A collection of stories revolves around the idea that people are fueled by their secret personal worlds--their interior designs--such as the woman who builds a wire model of herself and hides it in her closet. 10,000 first printing.
Philip Graham is the author of two story collections, The Art of the Knock and Interior Design; a novel, How to Read an Unwritten Language; and he is the co-author (with his wife, anthropologist Alma Gottlieb) of two memoirs of Africa, Parallel Worlds (winner of the Victor Turner Prize), and the forthcoming Braided Worlds. His most recent book is The Moon, Come to Earth, an expanded version of his series of McSweeney's dispatches from Lisbon.

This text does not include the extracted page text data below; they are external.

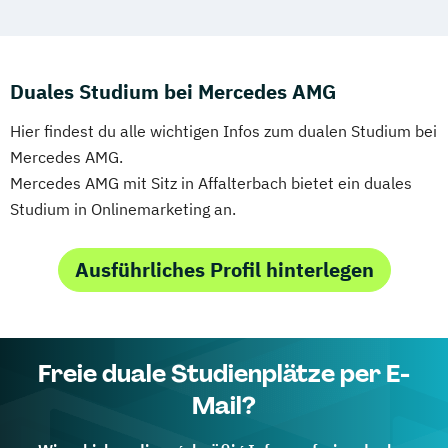
Duales Studium bei Mercedes AMG
Hier findest du alle wichtigen Infos zum dualen Studium bei
Mercedes AMG.
Mercedes AMG mit Sitz in Affalterbach bietet ein duales
Studium in Onlinemarketing an.
Ausführliches Profil hinterlegen
Freie duale Studienplätze per E-
Mail?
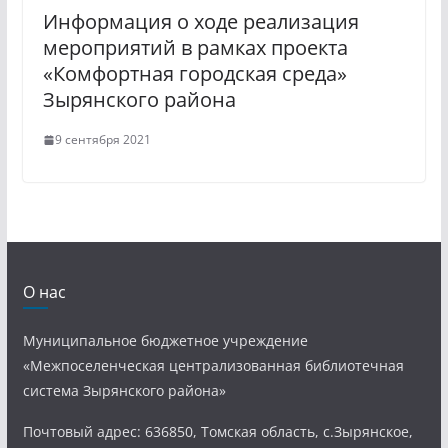
Информация о ходе реализация
мероприятий в рамках проекта
«Комфортная городская среда»
Зырянского района
9 сентября 2021
О нас
Муниципальное бюджетное учреждение
«Межпоселенческая централизованная библиотечная
система Зырянского района»
Почтовый адрес: 636850, Томская область, с.Зырянское,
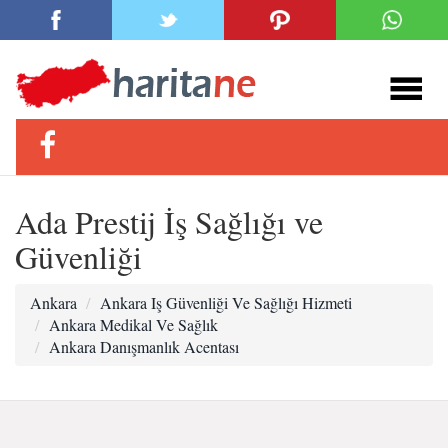
Ada Prestij İş Sağlığı ve
Güvenliği
Ankara
Ankara Iş Güvenliği Ve Sağlığı Hizmeti
Ankara Medikal Ve Sağlık
Ankara Danışmanlık Acentası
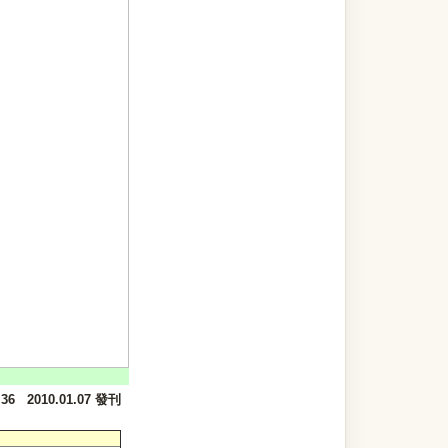
.36 2010.01.07 發刊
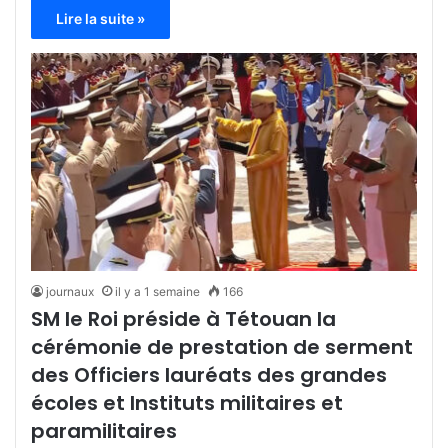
Lire la suite »
journaux
il y a 1 semaine
166
SM le Roi préside à Tétouan la
cérémonie de prestation de serment
des Officiers lauréats des grandes
écoles et Instituts militaires et
paramilitaires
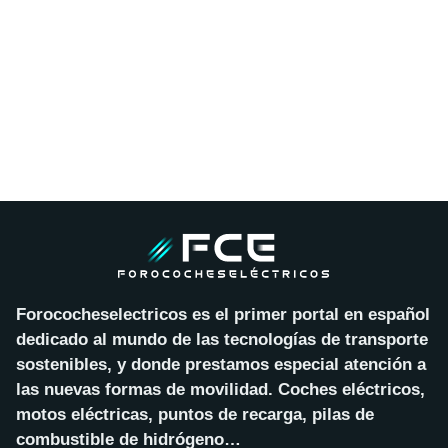
Forococheselectricos es el primer portal en español
dedicado al mundo de las tecnologías de transporte
sostenibles, y donde prestamos especial atención a
las nuevas formas de movilidad. Coches eléctricos,
motos eléctricas, puntos de recarga, pilas de
combustible de hidrógeno…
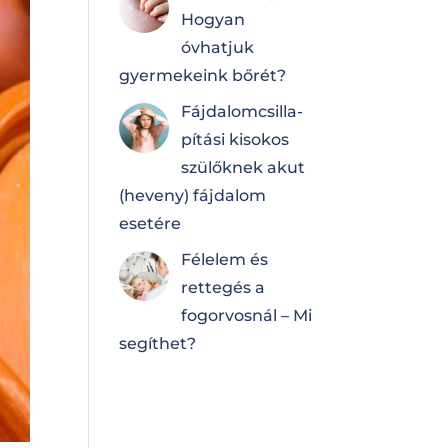
Hogyan
óvhatjuk
gyermekeink bőrét?
Fájdalomcsilla­
pí­tá­si kisokos
szülőknek akut
(heveny) fájdalom
esetére
Félelem és
rettegés a
fogorvosnál – Mi
segíthet?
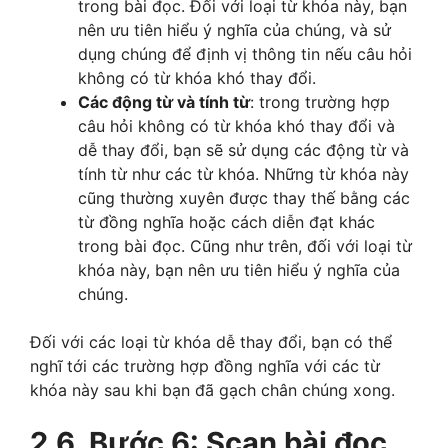
trong bài đọc. Đối với loại từ khóa này, bạn
nên ưu tiên hiểu ý nghĩa của chúng, và sử
dụng chúng để định vị thông tin nếu câu hỏi
không có từ khóa khó thay đổi.
Các động từ và tính từ
: trong trường hợp
câu hỏi không có từ khóa khó thay đổi và
dễ thay đổi, bạn sẽ sử dụng các động từ và
tính từ như các từ khóa. Những từ khóa này
cũng thường xuyên được thay thế bằng các
từ đồng nghĩa hoặc cách diễn đạt khác
trong bài đọc. Cũng như trên, đối với loại từ
khóa này, bạn nên ưu tiên hiểu ý nghĩa của
chúng.
Đối với các loại từ khóa dễ thay đổi, bạn có thể
nghĩ tới các trường hợp đồng nghĩa với các từ
khóa này sau khi bạn đã gạch chân chúng xong.
2.6. Bước 6: Scan bài đọc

Graham's fiction has appeared in The New Yorker, North American Review, Fiction, Los Angeles Review and elsewhere, and his non-fiction has appeared in the New York Times, Chicago Tribune, Poets & Writers Magazine, and the Washington Post. The recipient of a National Endowment for the Arts fellowship, a National Endowment for the Humanities grant, two Illinois Arts Council awards, and the William Peden Prize in Fiction, Graham teaches at the University of Illinois, Urbana-Champaign, and the Vermont College of Fine Arts. He is a founding editor and the current fiction editor of the literary/arts journal Ninth Letter.